White Balance (WB) may sound intimidating if you are a true beginner, we get that. But it is one photography basic that you should learn about to understand how light works on your photos. Ever wonder why some photos look blue while others look yellow and want to know how to fix it?
Your phone is probably set to automatic white balance (AWB) and that’s probably fine for most of your shots. But what if you could better control the tint in your photos and get exactly what you aim for. Sometimes the photo you take will be bluer or yellower than what your eyes see. Why does the white flower you photographed have a blue tint in your photos? The camera phone is doing its best to be as accurate as it can, but it’s not perfect.
Let’s take a look at color temperature, light sources, and different conditions that affect white balance. Also, read on to learn how to adjust the WB features on your phone and how to use an editing app to adjust WB to get bright whites.
Let’s Talk Color Temperature
All light sources have different color temperatures. These sources are measured in Kelvin (K) units and the higher the Kelvin number the bluer the photo will look - which means that a low Kelvin number will produce more yellow/orange photos.
Here’s a list of light sources and their Kelvin temperature readings.
- Candlelight 1000K - 2000K
- Inside House Lighting 2500K - 3500K
- Sunrise & Sunset 3000K - 4000K
- Regular Sunlight (and Flash) 5000K - 6000K
- Midday Clear Day Bright Sunlight 6000K - 6500K
- Cloudy Day (Shade) 6500K - 8000K
- Very Cloudy Day (overcast) 9000K - 10000K
Why Do Camera Phones Need White Balance
Our eyes see white no matter where we are and no matter what conditions we are in. The white flower from outside will look white inside as well. Our cameras do their best to detect color temperatures and try to adjust to compensate, but they aren’t as good as a human eye. When your setting is at Auto White Balance, the camera will add more blue or more yellow depending on where and when you are taking the photo. The goal is to keep whites as white as possible.
White Balance Smartphone Presets
Your phone may already come with manual mode and preset features and if it doesn’t you may need to download a 3rd party app to access extra manual features. Some are specific to Androids and others are designed for iPhones.
Phone brands and camera apps may vary in the way they display their features, but most will offer access to these WB presets.
Your camera phone is probably set to AWB. On most occasions, AWB does a pretty good job of figuring out colors and compensation to offer a well-balanced photo with accurate colors.
When you are in challenging conditions or if you want to get more creative you will want to explore more WB options.
This preset is good when taking photos indoors.

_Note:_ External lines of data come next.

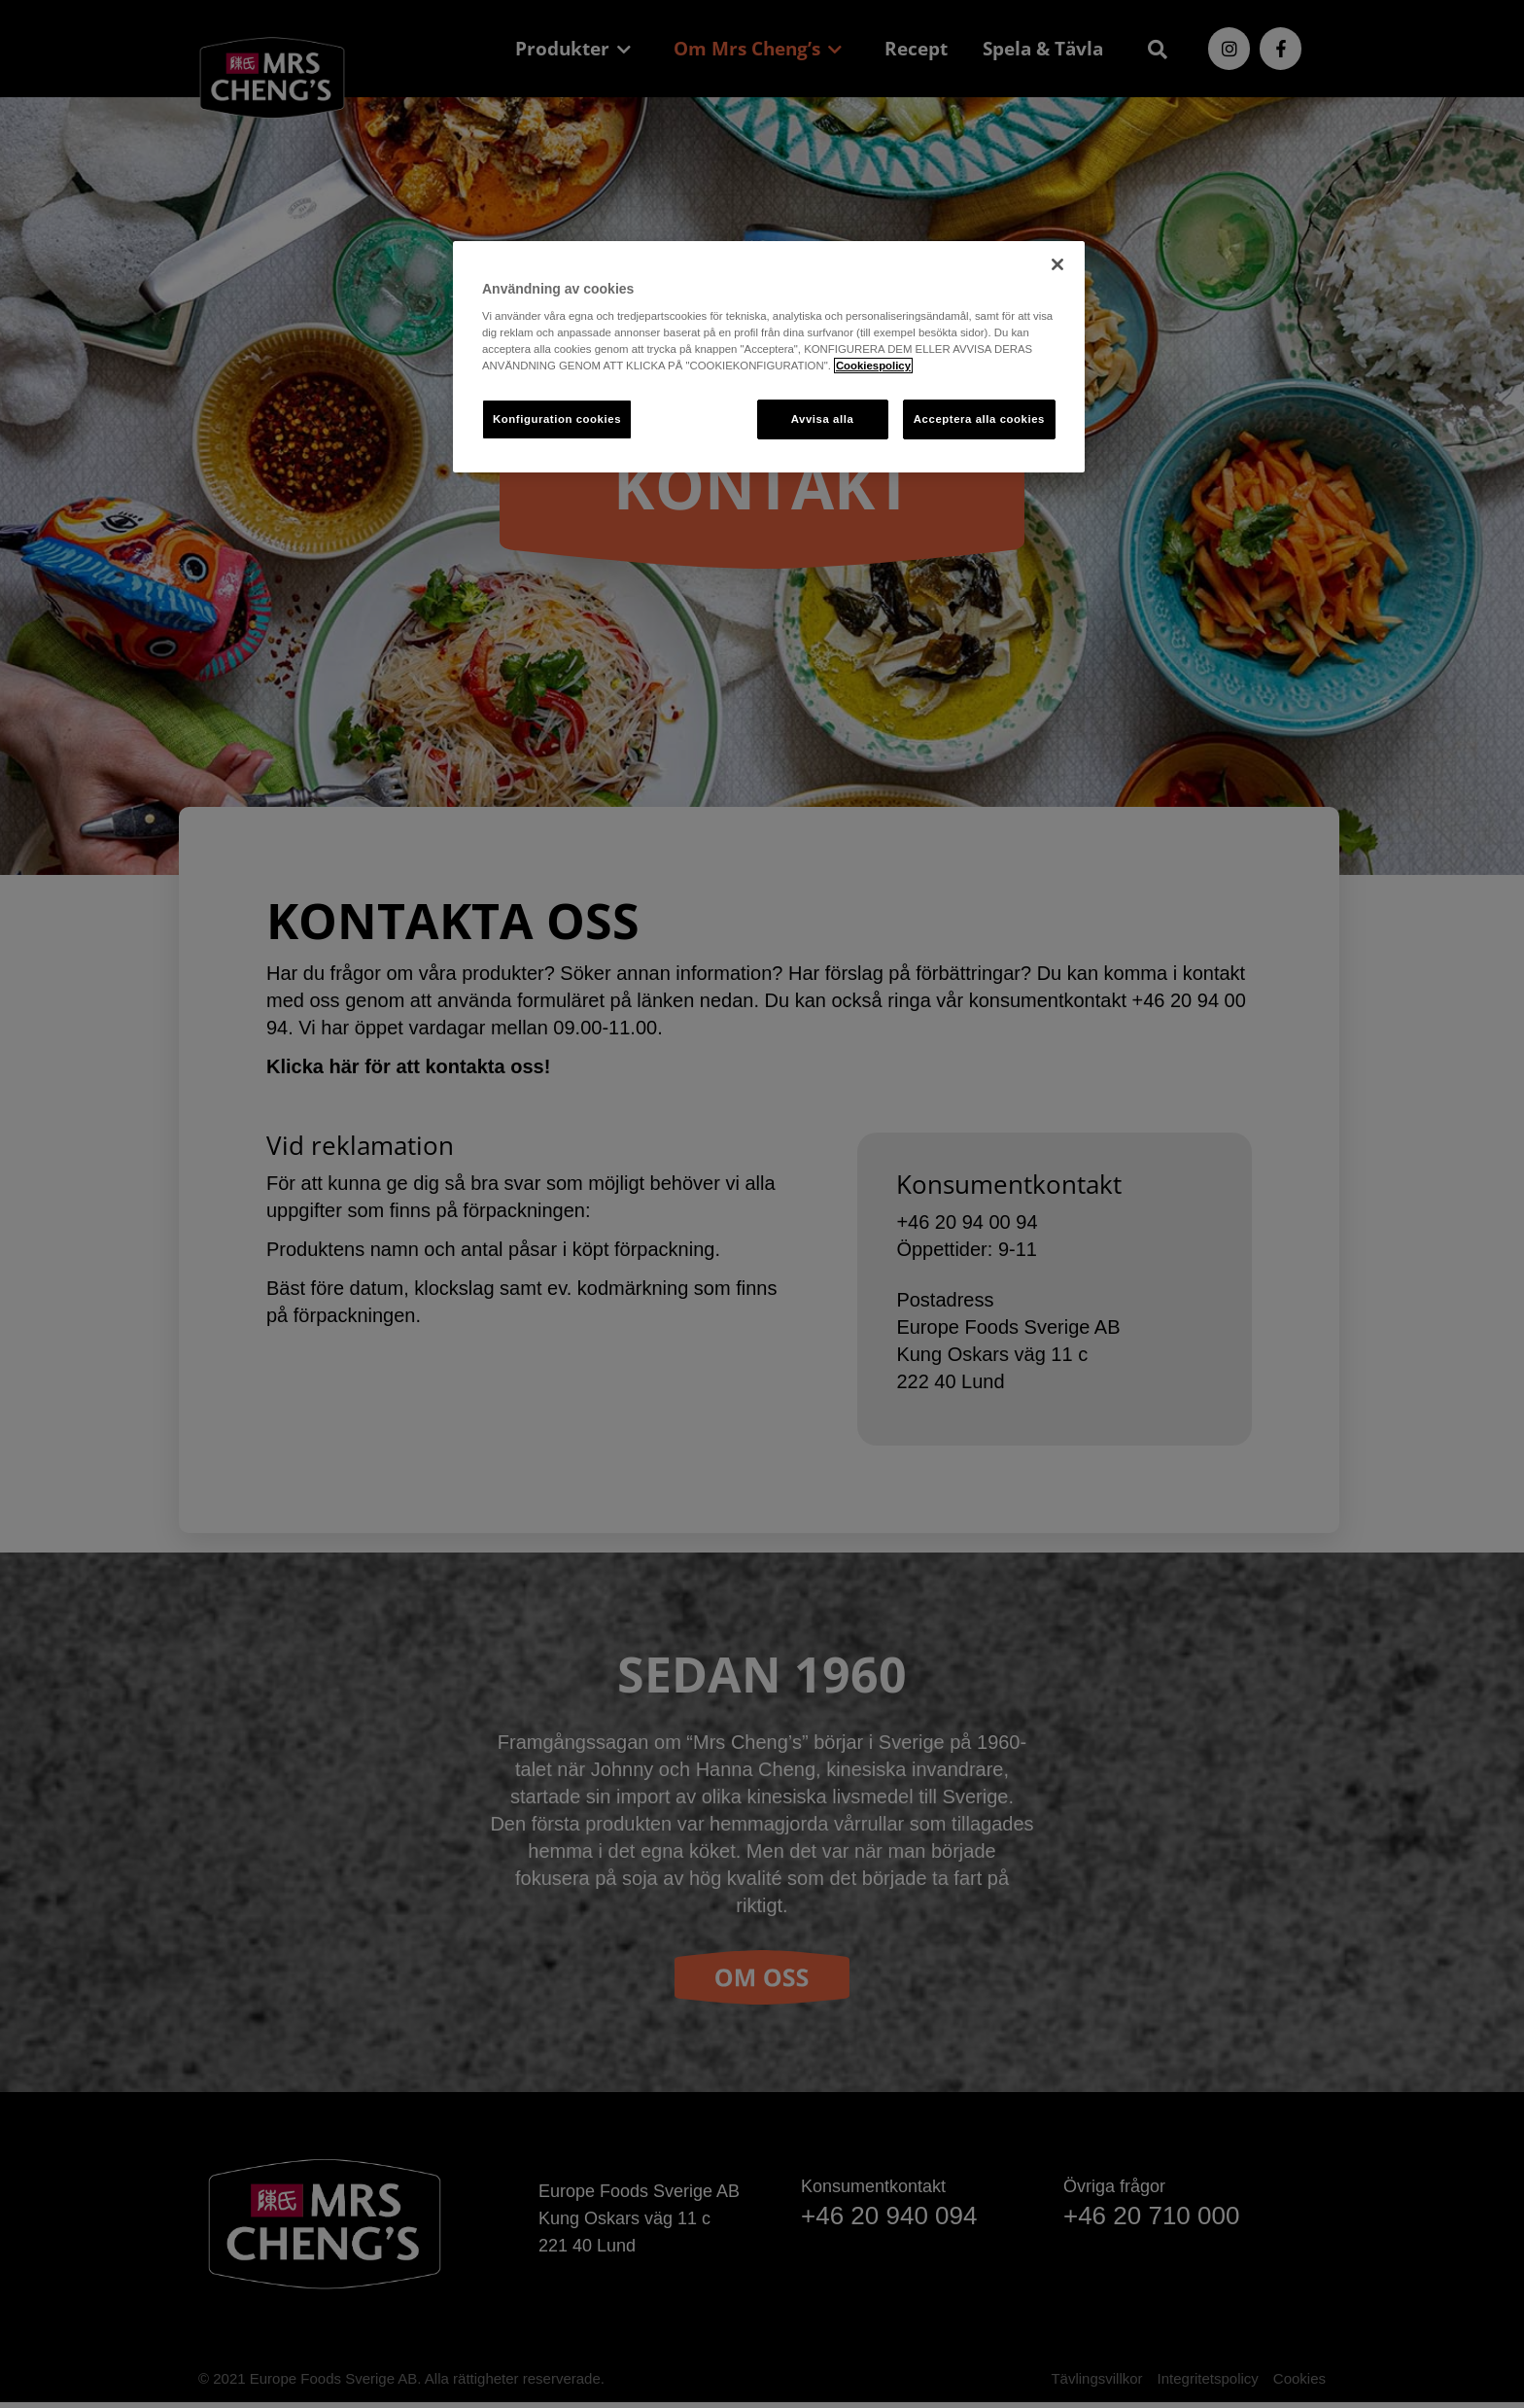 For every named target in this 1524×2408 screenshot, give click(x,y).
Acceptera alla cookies (979, 419)
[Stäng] (1057, 264)
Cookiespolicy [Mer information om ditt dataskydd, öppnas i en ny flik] (873, 365)
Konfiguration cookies (557, 419)
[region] (769, 357)
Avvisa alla (822, 419) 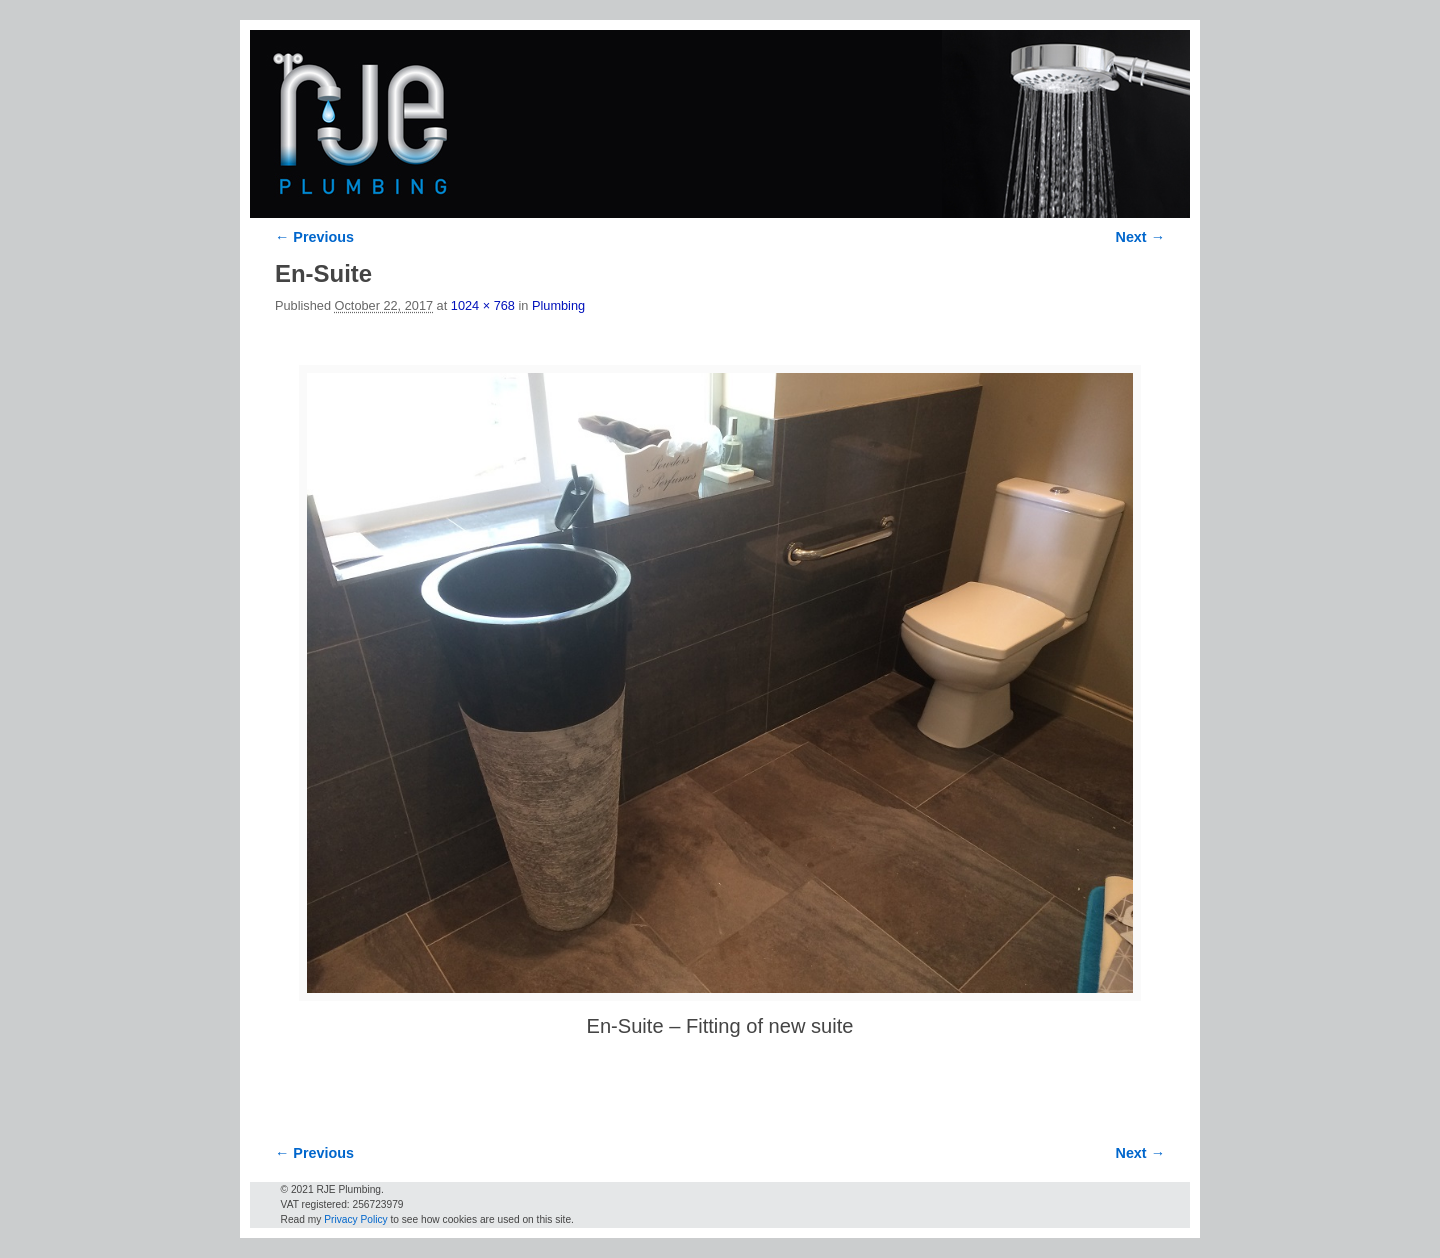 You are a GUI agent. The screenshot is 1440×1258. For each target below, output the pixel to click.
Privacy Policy (355, 1219)
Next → (1140, 237)
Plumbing (558, 305)
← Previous (314, 237)
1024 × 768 (483, 305) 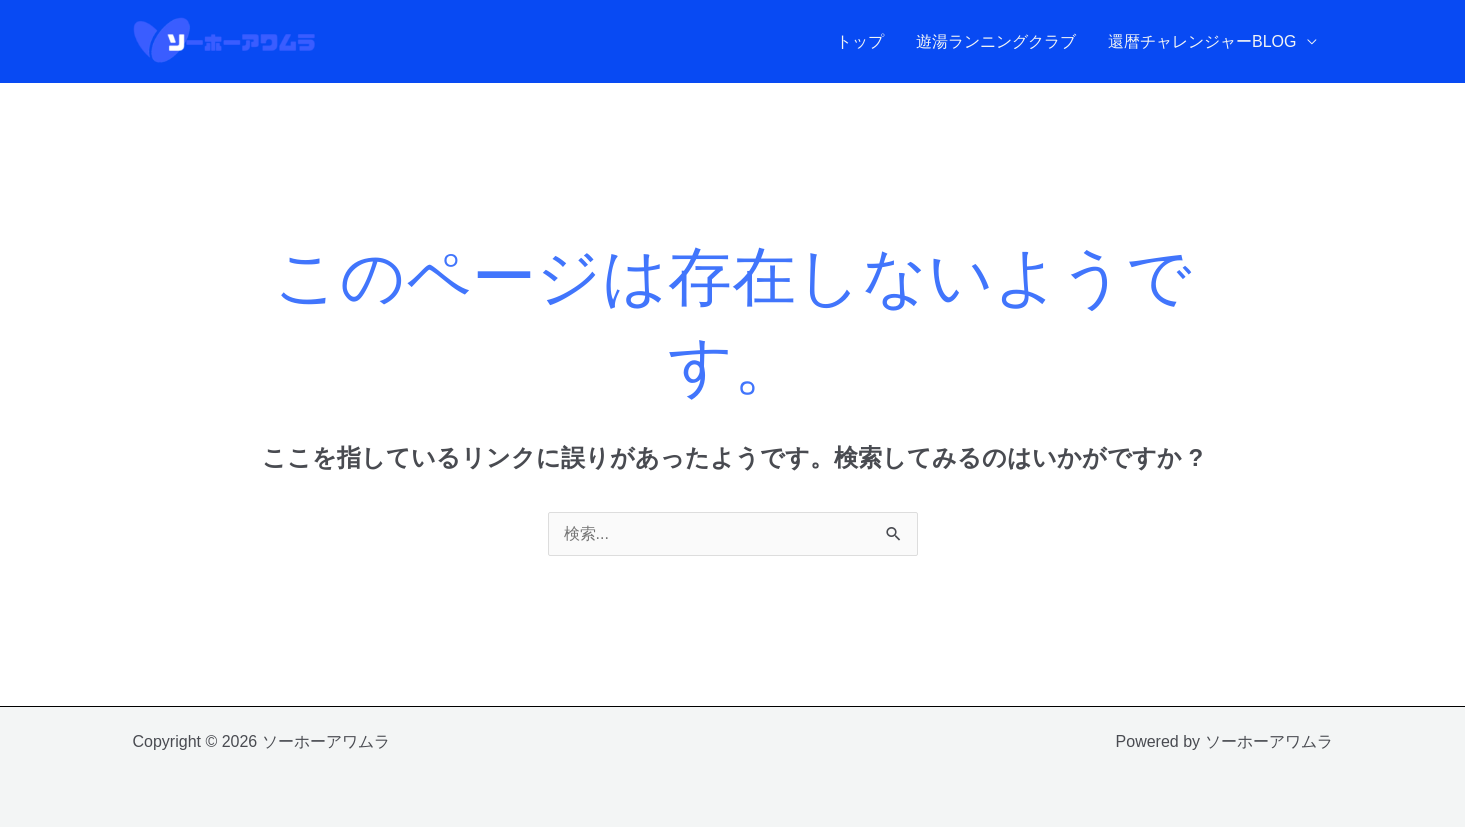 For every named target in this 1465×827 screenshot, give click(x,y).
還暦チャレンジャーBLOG (1202, 41)
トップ (860, 41)
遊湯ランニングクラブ (996, 41) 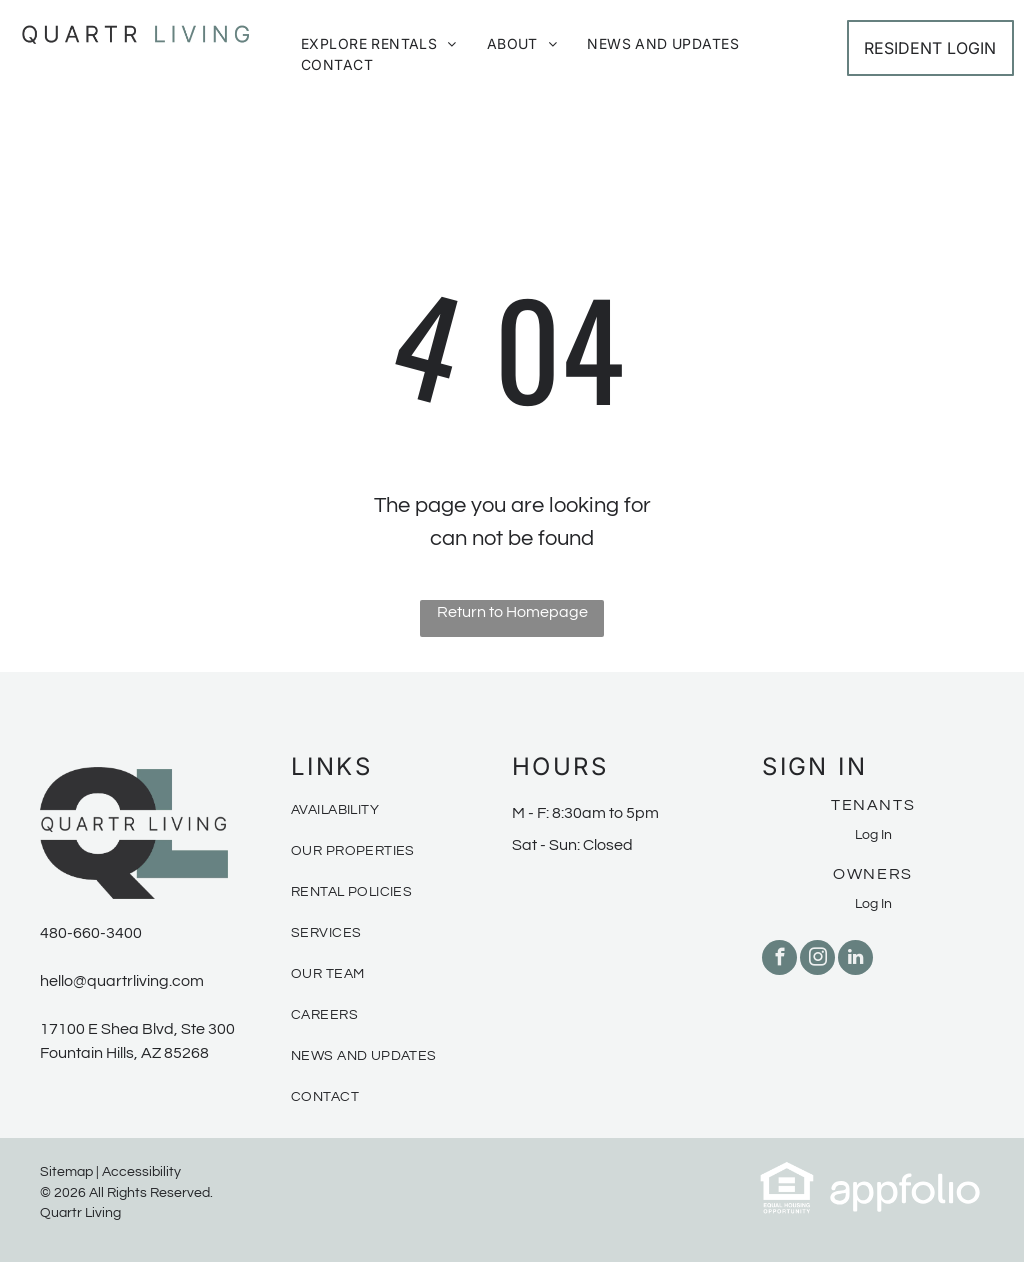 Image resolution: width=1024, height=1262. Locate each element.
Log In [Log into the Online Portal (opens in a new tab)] (873, 835)
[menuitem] (379, 43)
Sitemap (66, 1172)
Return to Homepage (512, 612)
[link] (787, 1172)
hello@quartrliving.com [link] (122, 981)
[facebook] (779, 960)
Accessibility (141, 1172)
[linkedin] (855, 960)
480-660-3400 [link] (91, 933)
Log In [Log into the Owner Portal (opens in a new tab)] (873, 904)
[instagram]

The camera fixes the Kelvin to approximately 3500K to accommodate light from tungsten light bulbs.
The sunny preset is the temperature setting that is perfect for clear midday photos.
On a completely overcast day, the Shade preset will warm up your photo and minimize the blue tint that naturally happens during this lighting context.
The cloudy preset is good when you are shooting on a cloudy day, but not completely overcast. This preset will add some warmth to your photo to make it look more natural.
The fluorescent preset will slightly warm up your photo to override the blue tones that tend to happen with this type of lighting.
Most phones and camera apps will offer a slider to customize WB. Notice the color changes when sliding from right to left.
All these presets (except the custom) will do their best to accommodate the lighting conditions in a pre-programmed way.
Tip: We suggest you play around with the presets to notice the color changes that happen in each preset. You’ll quickly get the hang of it and figure out what is good for different situations. Even if you choose to shoot in AWB it’s good to have the knowledge and understanding of how light affects colors in your photos.
How to Adjust White Balance
Shoot in RAW format if you want the option to adjust WB. When you shoot in JPG, the phone makes automatic adjustments and compresses the photo and then deletes some information. A RAW photo will have all the information that you need to access during editing. This makes it easier to adjust WB and other components of your photo.
From Your Camera Phone While You Shoot
Adjust using a preset mentioned above or a custom WB setting before taking your photo.
With a Photo Editing App
A photo editing app like Snapseed will let you manually adjust the WB of your photos. Most offer an eyedropper feature where you can slide to the whitest part on your photo and the warmth goes up or down automatically.